Were society ever to adopt Singer's bigoted anti-human exceptionalism views, it would mark the end of universal human rights, opening the door to tyrannical campaigns against the most weak and vulnerable -- you know, the kind of people that the Singers of the world deem resource wasters.

It would also break the spine of unconditional love, as our children would have to earn their place by possessing requisite capacities. Smith goes on to quote Singer:
But let's ... ask why someone would deny that the life of a profoundly intellectually disabled human being is of less value than the life of a normal human being. Most people think that the life of a dog or a pig is of less value than the life of a normal human being.

On what basis, then, could they hold that the life of a profoundly intellectually disabled human being with intellectual capacities inferior to those of a dog or a pig is of equal value to the life of a normal human being? This sounds like speciesism to me, and as I said earlier, I have yet to see a plausible defence of speciesism. After looking for more than forty years, I doubt that there is one.
In other words, if dogs and pigs are less intelligent than humans, and therefore less valuable, it would follow that severely disabled humans, who are less intelligent than dogs and pigs, should also be considered less valuable. One has to ask, though, why intelligence should be the crucial measure of value of any organism. Why not see humans as intrinsically valuable? Of course, if materialism (Singer is a materialist) is correct then we're just a collection of atoms and we have no intrinsic value, but then on this view any value we assign to our species as well as to other species is purely arbitrary and subjective.

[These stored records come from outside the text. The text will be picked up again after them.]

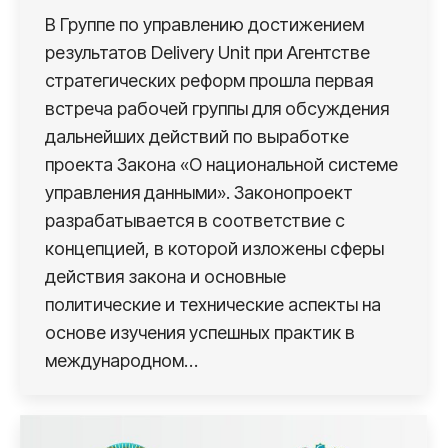
В Группе по управлению достижением
результатов Delivery Unit при Агентстве
стратегических реформ прошла первая
встреча рабочей группы для обсуждения
дальнейших действий по выработке
проекта Закона «О национальной системе
управления данными». Законопроект
разрабатывается в соответствие с
концепцией, в которой изложены сферы
действия закона и основные
политические и технические аспекты на
основе изучения успешных практик в
международном…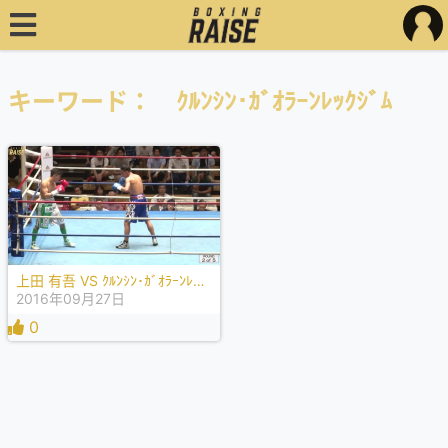
キーワード： ｸﾙﾝｼﾝ･ｶﾞｵﾗｰﾝﾚｯｸｼﾞﾑ
上田 有吾 VS ｸﾙﾝｼﾝ･ｶﾞｵﾗｰﾝﾚｯｸｼﾞﾑ
2016年09月27日
0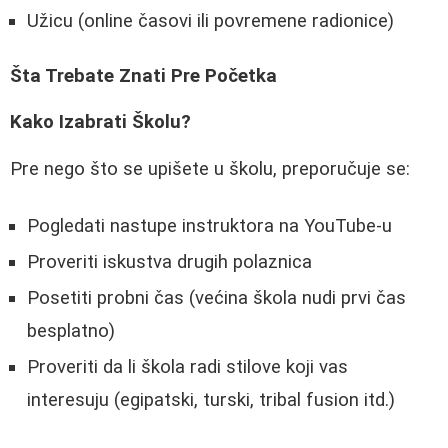
Užicu (online časovi ili povremene radionice)
Šta Trebate Znati Pre Početka
Kako Izabrati Školu?
Pre nego što se upišete u školu, preporučuje se:
Pogledati nastupe instruktora na YouTube-u
Proveriti iskustva drugih polaznica
Posetiti probni čas (većina škola nudi prvi čas
besplatno)
Proveriti da li škola radi stilove koji vas
interesuju (egipatski, turski, tribal fusion itd.)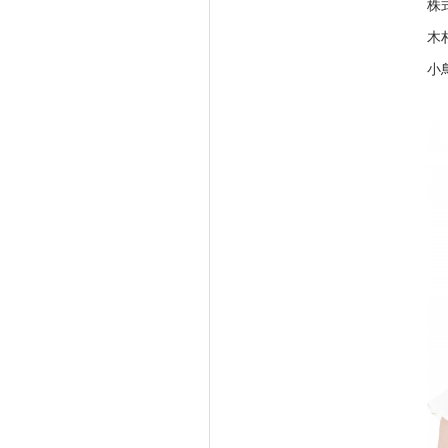
株
木
小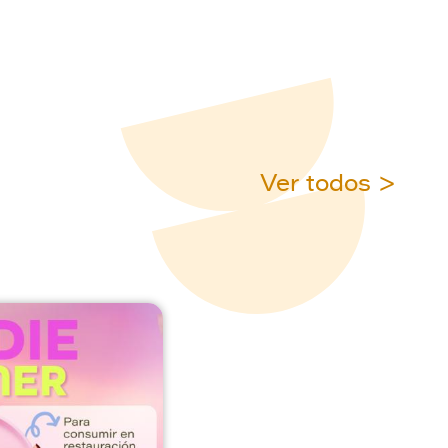
Ver todos >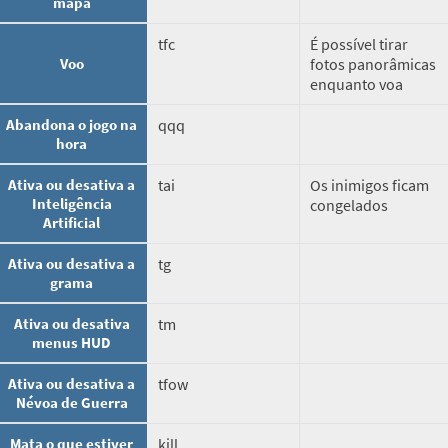
mapa
tfc
É possível tirar
Voo
fotos panorâmicas
enquanto voa
Abandona o jogo na
qqq
hora
Ativa ou desativa a
tai
Os inimigos ficam
Inteligência
congelados
Artificial
Ativa ou desativa a
tg
grama
Ativa ou desativa
tm
menus HUD
Ativa ou desativa a
tfow
Névoa de Guerra
Mata o que estiver
kill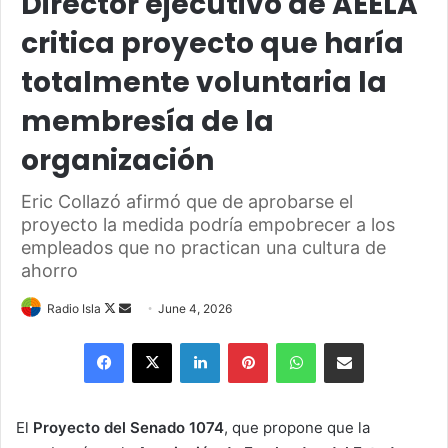
Director ejecutivo de AEELA
critica proyecto que haría
totalmente voluntaria la
membresía de la
organización
Eric Collazó afirmó que de aprobarse el
proyecto la medida podría empobrecer a los
empleados que no practican una cultura de
ahorro
Follow
Send
Radio Isla
June 4, 2026
on
an
Facebook
X
LinkedIn
Pinterest
WhatsApp
Share via Email
X
email
El
Proyecto del Senado 1074
, que propone que la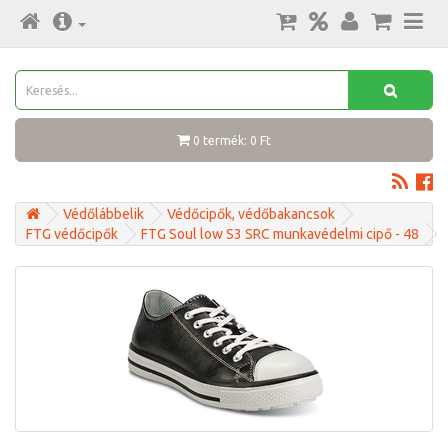
0 termék: 0 Ft
Védőlábbelik
Védőcipők, védőbakancsok
FTG védőcipők
FTG Soul low S3 SRC munkavédelmi cipő - 48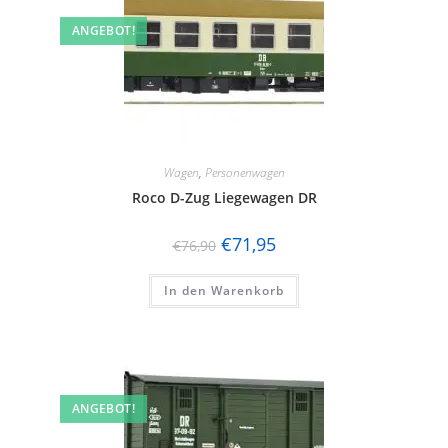
ANGEBOT!
Wagen
,
Personenwagen
Roco D-Zug Liegewagen DR
€
71,95
€
76,90
In den Warenkorb
ANGEBOT!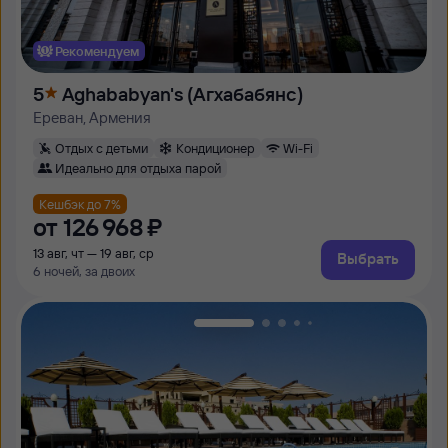
Рекомендуем
5
Aghababyan's (Агхабабянс)
Ереван, Армения
Отдых с детьми
Кондиционер
Wi-Fi
Идеально для отдыха парой
Кешбэк до 7%
от
126 ⁠968 ⁠₽
13 авг, чт — 19 авг, ср
Выбрать
6 ночей, за двоих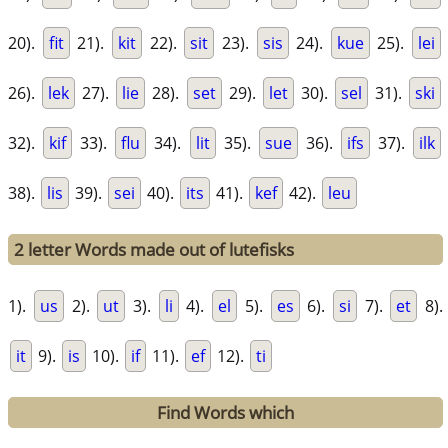
20).
fit
21).
kit
22).
sit
23).
sis
24).
kue
25).
lei
26).
lek
27).
lie
28).
set
29).
let
30).
sel
31).
ski
32).
kif
33).
flu
34).
lit
35).
sue
36).
ifs
37).
ilk
38).
lis
39).
sei
40).
its
41).
kef
42).
leu
2 letter Words made out of lutefisks
1).
us
2).
ut
3).
li
4).
el
5).
es
6).
si
7).
et
8).
it
9).
is
10).
if
11).
ef
12).
ti
Find Words which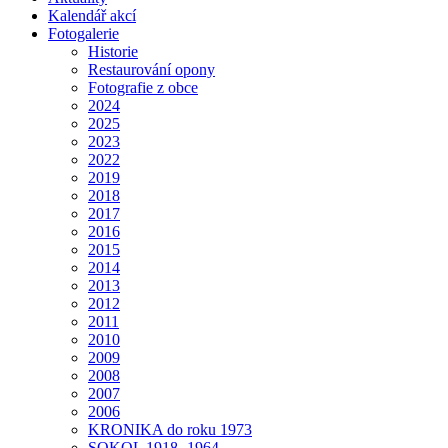
Kalendář akcí
Fotogalerie
Historie
Restaurování opony
Fotografie z obce
2024
2025
2023
2022
2019
2018
2017
2016
2015
2014
2013
2012
2011
2010
2009
2008
2007
2006
KRONIKA do roku 1973
SOKOL 1918 -1964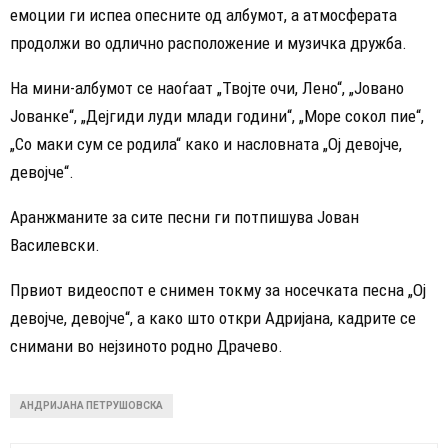
емоции ги испеа опесните од албумот, а атмосферата
продолжи во одлично расположение и музичка дружба.
На мини-албумот се наоѓаат „Твојте очи, Лено“, „Јовано
Јованке“, „Дејгиди луди млади години“, „Море сокол пие“,
„Со маки сум се родила“ како и насловната „Ој девојче,
девојче“.
Аранжманите за сите песни ги потпишува Јован
Василевски.
Првиот видеоспот е снимен токму за носечката песна „Ој
девојче, девојче“, а како што откри Адријана, кадрите се
снимани во нејзиното родно Драчево.
АНДРИЈАНА ПЕТРУШОВСКА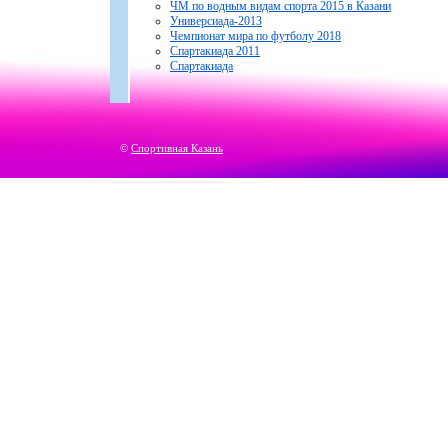
ЧМ по водным видам спорта 2015 в Казани
Универсиада-2013
Чемпионат мира по футболу 2018
Спартакиада 2011
Спартакиада
©
Спортивная Казань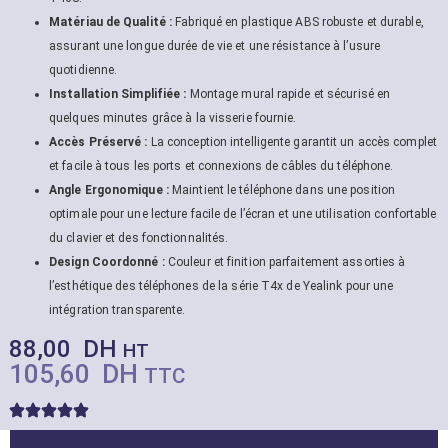
Matériau de Qualité :
Fabriqué en plastique ABS robuste et durable,
assurant une longue durée de vie et une résistance à l’usure
quotidienne.
Installation Simplifiée :
Montage mural rapide et sécurisé en
quelques minutes grâce à la visserie fournie.
Accès Préservé :
La conception intelligente garantit un accès complet
et facile à tous les ports et connexions de câbles du téléphone.
Angle Ergonomique :
Maintient le téléphone dans une position
optimale pour une lecture facile de l’écran et une utilisation confortable
du clavier et des fonctionnalités.
Design Coordonné :
Couleur et finition parfaitement assorties à
l’esthétique des téléphones de la série T4x de Yealink pour une
intégration transparente.
88,00
DH
HT
105,60
DH
TTC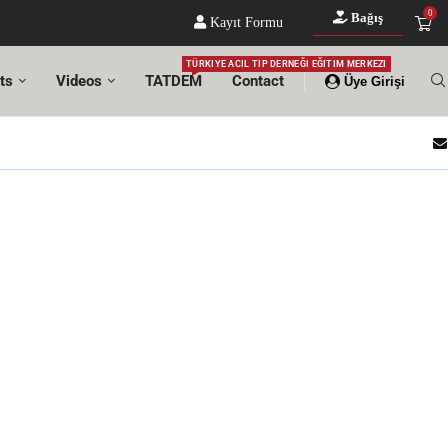
0
Bağış
Kayıt Formu
TÜRKIYE ACIL TIP DERNEĞI EĞITIM MERKEZI
ts
Videos
TATDEM
Contact
Üye Girişi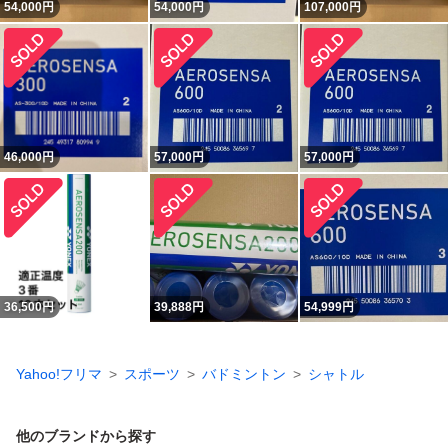
54,000
円
54,000
円
107,000
円
46,000
円
57,000
円
57,000
円
36,500
円
39,888
円
54,999
円
Yahoo!フリマ
スポーツ
バドミントン
シャトル
他のブランドから探す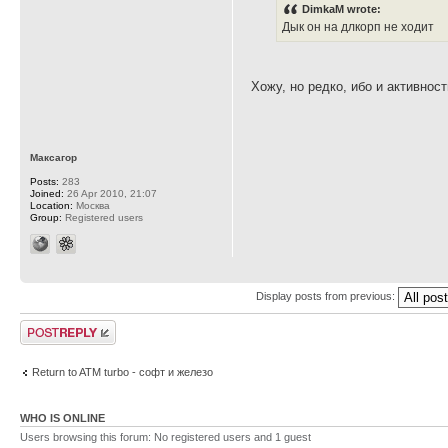
DimkaM wrote:
Дык он на длкорп не ходит
Хожу, но редко, ибо и активнос
Максагор
Posts:
283
Joined:
26 Apr 2010, 21:07
Location:
Москва
Group:
Registered users
Display posts from previous:
Post a reply
Return to ATM turbo - софт и железо
WHO IS ONLINE
Users browsing this forum: No registered users and 1 guest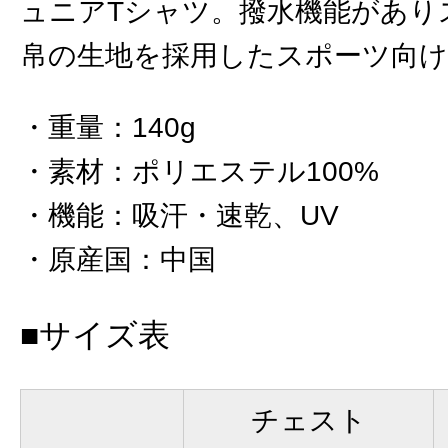
ュニアTシャツ。撥水機能があり
帛の生地を採用したスポーツ向
重量
：
140g
素材
：
ポリエステル100%
機能
：
吸汗・速乾、UV
原産国
：
中国
■サイズ表
チェスト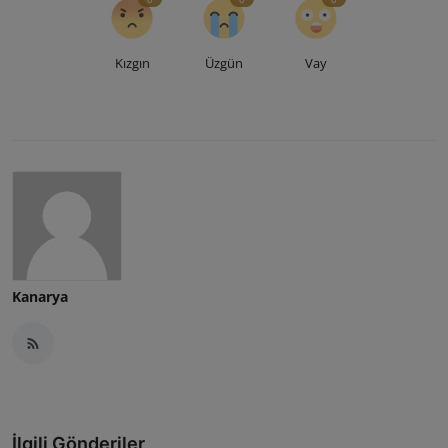
Kızgın
Üzgün
Vay
Kanarya
İlgili Gönderiler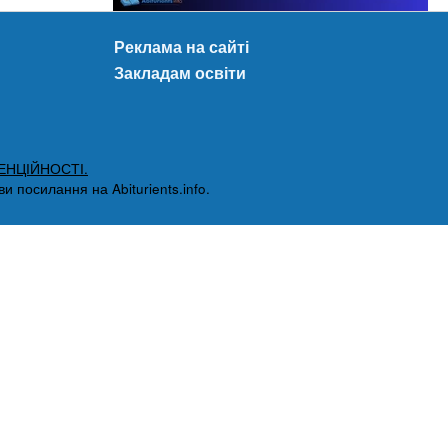
Реклама на сайті
Закладам освіти
ЕНЦІЙНОСТІ.
 посилання на Abiturients.info.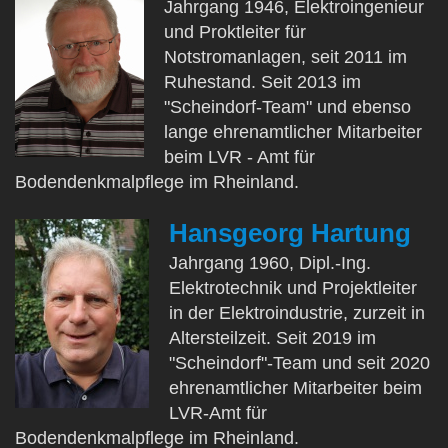
Jahrgang 1946, Elektroingenieur
und Proktleiter für
Notstromanlagen, seit 2011 im
Ruhestand. Seit 2013 im
"Scheindorf-Team" und ebenso
lange ehrenamtlicher Mitarbeiter
beim LVR - Amt für
Bodendenkmalpflege im Rheinland.
Hansgeorg Hartung
Jahrgang 1960, Dipl.-Ing.
Elektrotechnik und Projektleiter
in der Elektroindustrie, zurzeit in
Altersteilzeit. Seit 2019 im
"Scheindorf"-Team und seit 2020
ehrenamtlicher Mitarbeiter beim
LVR-Amt für
Bodendenkmalpflege im Rheinland.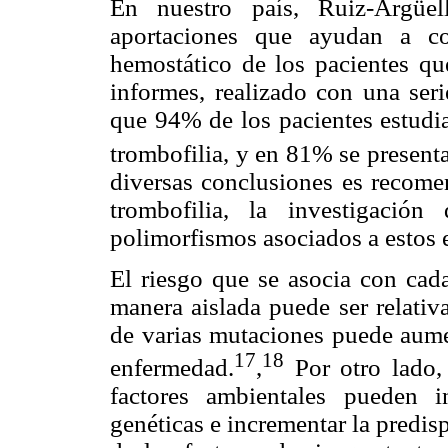
En nuestro país, Ruiz-Argüel
aportaciones que ayudan a co
hemostático de los pacientes qu
informes, realizado con una seri
que 94% de los pacientes estudi
trombofilia, y en 81% se present
diversas conclusiones es recomen
trombofilia, la investigaci
polimorfismos asociados a estos 
El riesgo que se asocia con cad
manera aislada puede ser relativ
de varias mutaciones puede aumen
17
18
enfermedad.
,
Por otro lado,
factores ambientales pueden 
genéticas e incrementar la predis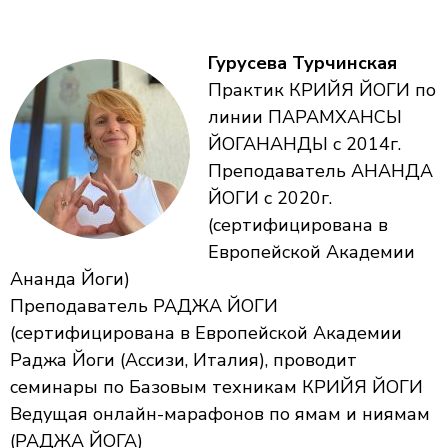
Гурусева Турчинская
Практик КРИЙЯ ЙОГИ по
линии ПАРАМХАНСЫ
ЙОГАНАНДЫ с 2014г.
Преподаватель АНАНДА
ЙОГИ с 2020г.
(сертифицирована в
Европейской Академии
Ананда Йоги)
Преподаватель РАДЖА ЙОГИ
(сертифицирована в Европейской Академии
Раджа Йоги (Ассизи, Италия), проводит
семинары по Базовым техникам КРИЙЯ ЙОГИ
Ведущая онлайн-марафонов по ямам и ниямам
(РАДЖА ЙОГА)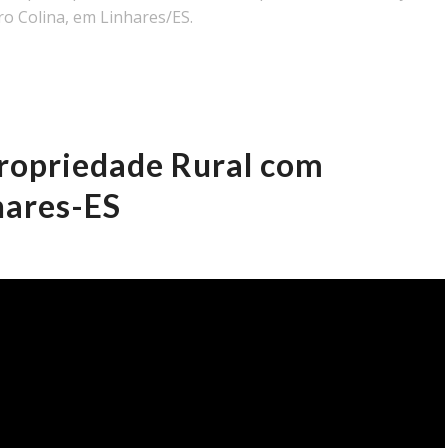
ro Colina, em Linhares/ES.
Propriedade Rural com
hares-ES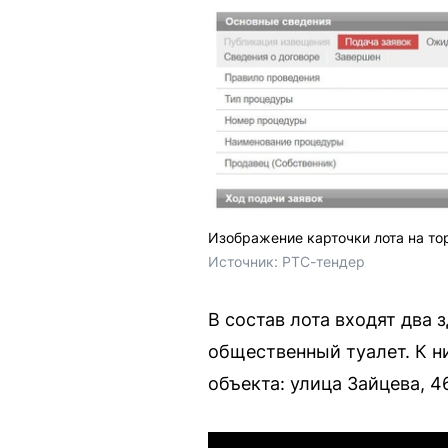
Изображение карточки лота на то
Источник: 
РТС-тендер
В состав лота входят два
общественный туалет. К н
объекта: улица Зайцева, 4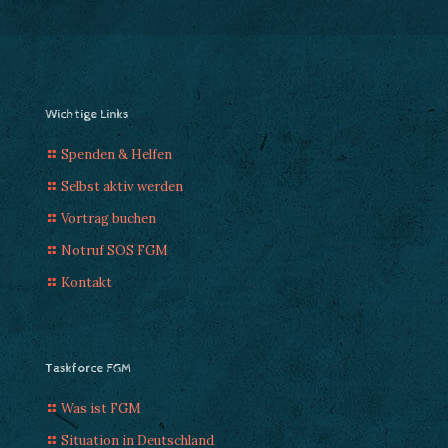
Wichtige Links
Spenden & Helfen
Selbst aktiv werden
Vortrag buchen
Notruf SOS FGM
Kontakt
Taskforce FGM
Was ist FGM
Situation in Deutschland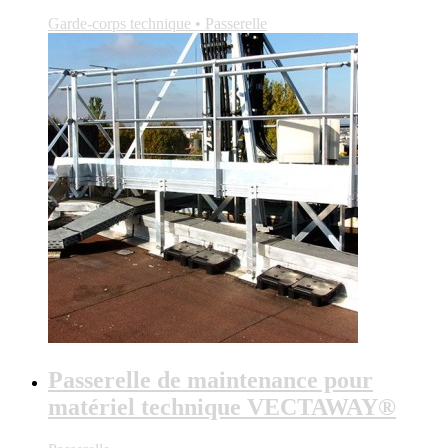
Garde-corps technique • Passerelle
Passerelle de maintenance pour
matériel technique VECTAWAY®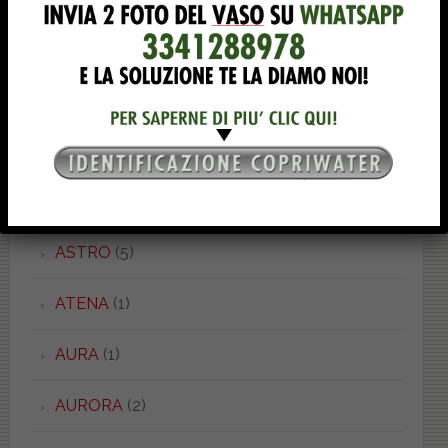
ASTER
(3)
ASTRA
(28)
ASTRA PIU'
(3)
ASTRO
(9)
ASTRO
(5)
ATENA
(1)
AURA
(1)
AURORA
(2)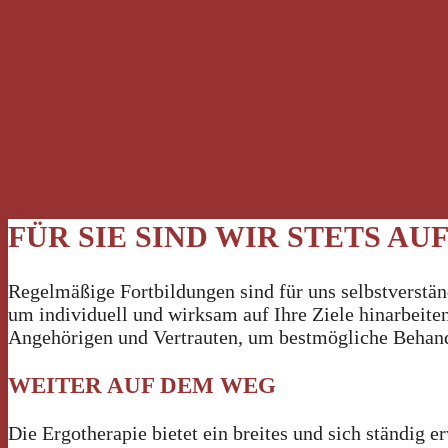
FÜR SIE SIND WIR STETS A
Regelmäßige Fortbildungen sind für uns selbstverstä
um individuell und wirksam auf Ihre Ziele hinarbeit
Angehörigen und Vertrauten, um bestmögliche Behandl
WEITER AUF DEM WEG
Die Ergotherapie bietet ein breites und sich ständig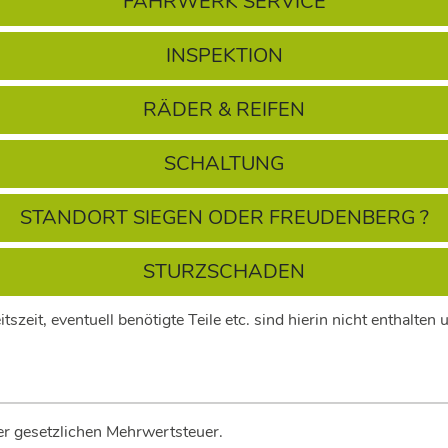
FAHRWERK SERVICE
INSPEKTION
RÄDER & REIFEN
SCHALTUNG
STANDORT SIEGEN ODER FREUDENBERG ?
STURZSCHADEN
tszeit, eventuell benötigte Teile etc. sind hierin nicht enthalte
der gesetzlichen Mehrwertsteuer.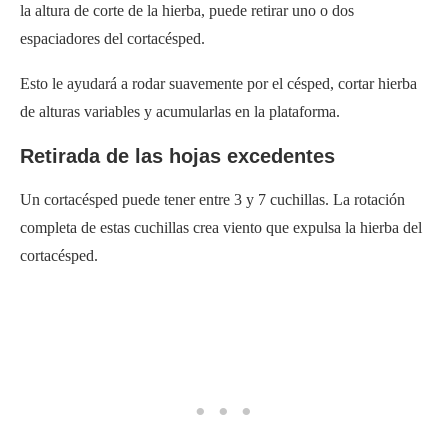
la altura de corte de la hierba, puede retirar uno o dos
espaciadores del cortacésped.
Esto le ayudará a rodar suavemente por el césped, cortar hierba
de alturas variables y acumularlas en la plataforma.
Retirada de las hojas excedentes
Un cortacésped puede tener entre 3 y 7 cuchillas. La rotación
completa de estas cuchillas crea viento que expulsa la hierba del
cortacésped.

Smith closes with these thoughts:
Invidious discrimination exists when equals -- e.g., all human beings -- are denigrated as unequal based on some category that the bigot believes reduces the status of the discriminated-against human, e.g., racism, sexism, and Singer-style discrimination against people with cognitive or developmental disabilities.

But human beings and animals do not inhabit the same moral realm. It is not wrong ... to view and treat us differently than we do them.

Moreover, the very concept of "speciesism" ... is inherently and invidiously anti-human because it reduces us to so many carbon molecules with no inherent value beyond our cognitive capabilities at the moment of measurement. To repeat myself, the idea of speciesism, like utilitarianism, makes universal human rights impossible to sustain intellectually.

Assuming such utilitarian values would destroy the principles of Western civilization. And never mind the real capacities of many people with Down [syndrome], whom Singer mischaracterizes, or their extraordinary loving natures -- which I have yet to see Singer opine much about. To Singer, intellect trumps all.

That's bigotry any way you look at it, no different from racism, except that his victims are less able to defend themselves.

I have always found it odd that Singer faces little of the opprobrium society metes out to other bigots. Indeed, he was brought to Princeton from Australia and given one of the world's most prestigious chairs in bioethics precisely because of these attitudes.